Exercise aim:
Where the word "establish" occurs in a line of the data, return the whole line.

** Opening Exercise inputs block **

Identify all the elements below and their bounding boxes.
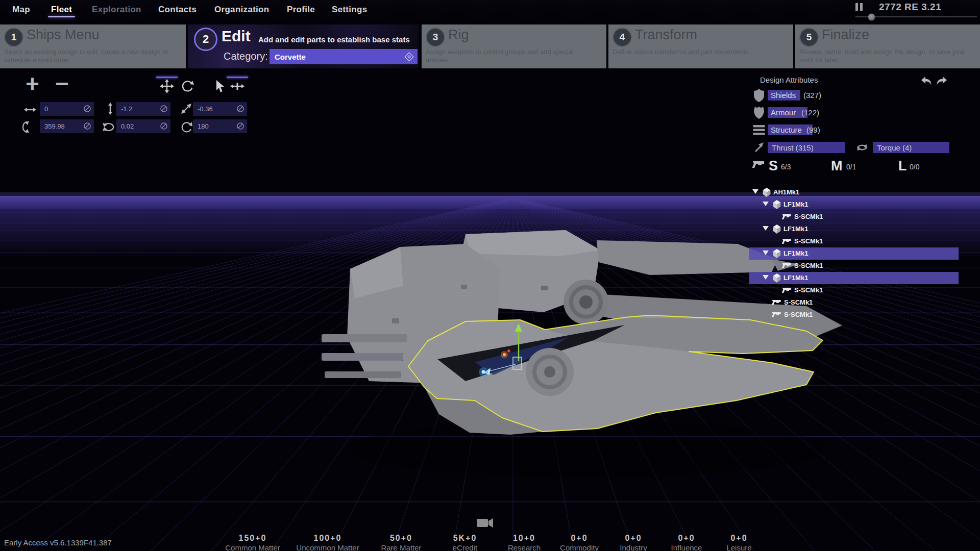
translate-z-icon <box>180 102 193 115</box>
tree-item-weapon[interactable]: S-SCMk1 <box>749 309 959 321</box>
tree-item-label: S-SCMk1 <box>794 262 823 269</box>
camera-icon[interactable] <box>474 516 497 531</box>
nav-exploration[interactable]: Exploration <box>92 5 141 15</box>
structure-icon <box>753 125 765 135</box>
expander-icon[interactable] <box>763 202 769 206</box>
reset-icon[interactable] <box>236 122 244 130</box>
part-cube-icon <box>772 224 782 234</box>
rotate-z-value: 180 <box>198 122 209 130</box>
tree-item-weapon[interactable]: S-SCMk1 <box>749 260 959 272</box>
step-number: 1 <box>4 28 23 47</box>
thrust-torque-row: Thrust (315) Torque (4) <box>751 142 976 154</box>
tree-item-weapon[interactable]: S-SCMk1 <box>749 296 959 309</box>
reset-icon[interactable] <box>160 105 168 113</box>
tree-item-label: LF1Mk1 <box>783 225 808 233</box>
step-number: 4 <box>612 28 632 47</box>
tree-item-weapon[interactable]: S-SCMk1 <box>749 211 959 223</box>
resource-label: Uncommon Matter <box>287 543 369 551</box>
step-rig[interactable]: 3 Rig Assign weapons to control groups a… <box>422 24 606 68</box>
remove-part-button[interactable]: − <box>55 73 69 94</box>
torque-bar[interactable]: Torque (4) <box>873 142 949 153</box>
tree-item-hull[interactable]: LF1Mk1 <box>749 223 959 235</box>
reset-icon[interactable] <box>236 105 244 113</box>
step-ships-menu[interactable]: 1 Ships Menu Select an existing design t… <box>0 24 186 68</box>
tree-item-hull-selected[interactable]: LF1Mk1 <box>749 272 959 284</box>
undo-icon[interactable] <box>920 76 933 87</box>
rotate-y-field[interactable]: 0.02 <box>116 119 170 133</box>
tree-item-label: AH1Mk1 <box>773 188 799 196</box>
rotate-x-value: 359.98 <box>44 122 65 130</box>
expander-icon[interactable] <box>752 189 758 194</box>
tree-item-weapon[interactable]: S-SCMk1 <box>749 235 959 247</box>
step-number: 2 <box>194 28 217 51</box>
rotate-tool-icon[interactable] <box>180 79 195 94</box>
nav-organization[interactable]: Organization <box>214 5 270 15</box>
step-number: 3 <box>426 28 445 47</box>
translate-x-value: 0 <box>44 105 48 113</box>
translate-y-field[interactable]: -1.2 <box>116 102 170 116</box>
nav-profile[interactable]: Profile <box>287 5 315 15</box>
translate-z-field[interactable]: -0.36 <box>193 102 247 116</box>
structure-chip[interactable]: Structure <box>768 124 813 135</box>
shields-chip[interactable]: Shields <box>768 90 800 101</box>
rotate-x-field[interactable]: 359.98 <box>40 119 94 133</box>
nav-contacts[interactable]: Contacts <box>158 5 197 15</box>
time-slider-knob[interactable] <box>868 13 875 21</box>
tree-item-hull[interactable]: LF1Mk1 <box>749 198 959 211</box>
armour-label: Armour <box>771 108 796 117</box>
select-tool-icon[interactable] <box>211 79 227 94</box>
small-weapon-count: 6/3 <box>781 163 791 171</box>
nav-settings[interactable]: Settings <box>332 5 367 15</box>
panel-title: Design Attributes <box>760 76 818 84</box>
category-dropdown[interactable]: Corvette <box>270 49 418 64</box>
tree-item-hull-selected[interactable]: LF1Mk1 <box>749 247 959 260</box>
nav-fleet[interactable]: Fleet <box>51 5 72 15</box>
nav-map[interactable]: Map <box>12 5 30 15</box>
design-attributes-panel: Design Attributes Shields (327) Armour <box>745 72 980 185</box>
tree-item-label: LF1Mk1 <box>783 201 808 208</box>
armour-row: Armour (122) <box>751 107 971 119</box>
thrust-label: Thrust (315) <box>772 143 814 152</box>
move-tool-icon[interactable] <box>159 79 175 94</box>
tree-item-hull[interactable]: AH1Mk1 <box>749 186 959 198</box>
expander-icon[interactable] <box>763 275 769 280</box>
reset-icon[interactable] <box>160 122 168 130</box>
weapon-gun-icon <box>772 299 782 306</box>
tree-item-label: S-SCMk1 <box>794 286 823 294</box>
rotate-z-field[interactable]: 180 <box>193 119 247 133</box>
torque-label: Torque (4) <box>877 143 912 152</box>
step-transform[interactable]: 4 Transform Define stance transforms and… <box>608 24 793 68</box>
tree-item-weapon[interactable]: S-SCMk1 <box>749 284 959 296</box>
translate-x-field[interactable]: 0 <box>40 102 94 116</box>
weapons-row: S 6/3 M 0/1 L 0/0 <box>751 158 976 170</box>
add-part-button[interactable]: + <box>26 73 39 94</box>
part-cube-icon <box>762 188 772 197</box>
resource-amount: 100+0 <box>287 534 369 543</box>
thrust-bar[interactable]: Thrust (315) <box>768 142 845 153</box>
armour-count: (122) <box>801 108 819 117</box>
step-title: Finalize <box>822 27 869 43</box>
resource-amount: 150+0 <box>212 534 293 543</box>
step-desc: Add and edit parts to establish base sta… <box>258 35 410 44</box>
tree-item-label: S-SCMk1 <box>784 298 813 306</box>
resource-common-matter: 150+0 Common Matter <box>212 534 293 551</box>
expander-icon[interactable] <box>763 226 769 231</box>
translate-y-icon <box>104 102 117 115</box>
version-text: Early Access v5.6.1339F41.387 <box>4 538 112 547</box>
reset-icon[interactable] <box>83 122 91 130</box>
structure-label: Structure <box>771 126 802 134</box>
expander-icon[interactable] <box>763 251 769 255</box>
step-desc: Review, name, build and assign the desig… <box>799 48 973 64</box>
translate-z-value: -0.36 <box>198 105 213 113</box>
step-edit[interactable]: 2 Edit Add and edit parts to establish b… <box>188 24 419 68</box>
shields-row: Shields (327) <box>751 90 971 102</box>
weapon-gun-icon <box>782 287 792 294</box>
category-label: Category: <box>224 51 268 62</box>
resource-label: Common Matter <box>212 543 293 551</box>
drag-tool-icon[interactable] <box>230 79 245 94</box>
top-nav: Map Fleet Exploration Contacts Organizat… <box>0 0 980 20</box>
redo-icon[interactable] <box>935 76 948 87</box>
tree-item-label: S-SCMk1 <box>794 237 823 245</box>
step-finalize[interactable]: 5 Finalize Review, name, build and assig… <box>795 24 980 68</box>
reset-icon[interactable] <box>83 105 91 113</box>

** Closing Exercise inputs block **

Completed exercise:
step-desc: Add and edit parts to establish base sta… <box>258 35 410 44</box>
step-edit[interactable]: 2 Edit Add and edit parts to establish b… <box>188 24 419 68</box>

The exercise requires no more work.